* [EXERCISE PROMPT]: Beginning with the line containing "Houd de grond licht" and ending with the last line of the records, set down every line exactly.

* [GIVEN INFORMATION]:
□ □ □
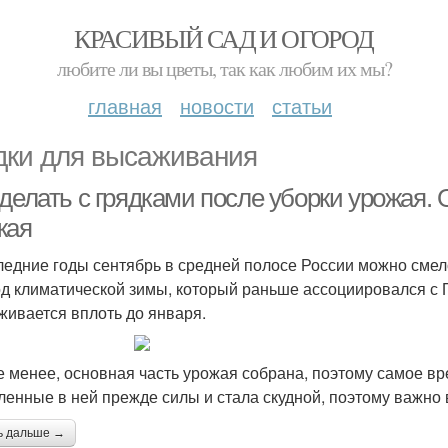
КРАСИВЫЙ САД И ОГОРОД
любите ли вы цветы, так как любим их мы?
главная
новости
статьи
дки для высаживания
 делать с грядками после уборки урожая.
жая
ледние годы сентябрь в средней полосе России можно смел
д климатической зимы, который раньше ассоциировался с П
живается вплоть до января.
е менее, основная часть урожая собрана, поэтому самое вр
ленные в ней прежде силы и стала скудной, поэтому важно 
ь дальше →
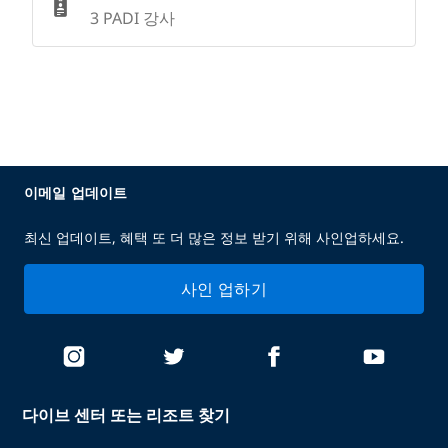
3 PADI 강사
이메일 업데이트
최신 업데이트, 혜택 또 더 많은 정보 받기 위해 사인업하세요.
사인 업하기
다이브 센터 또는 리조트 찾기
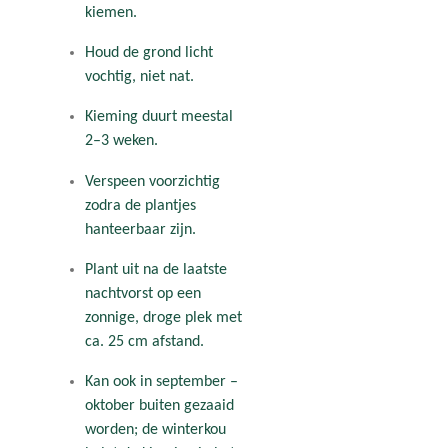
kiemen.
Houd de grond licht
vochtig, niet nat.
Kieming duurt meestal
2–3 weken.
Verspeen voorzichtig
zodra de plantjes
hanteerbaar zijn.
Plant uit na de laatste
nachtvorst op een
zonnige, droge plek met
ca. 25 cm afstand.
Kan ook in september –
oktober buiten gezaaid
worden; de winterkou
□ □ □
* [WRITTEN RESPONSE]:
Houd de grond licht
vochtig, niet nat.
Kieming duurt meestal
2–3 weken.
Verspeen voorzichtig
zodra de plantjes
hanteerbaar zijn.
Plant uit na de laatste
nachtvorst op een
zonnige, droge plek met
ca. 25 cm afstand.
Kan ook in september –
oktober buiten gezaaid
worden; de winterkou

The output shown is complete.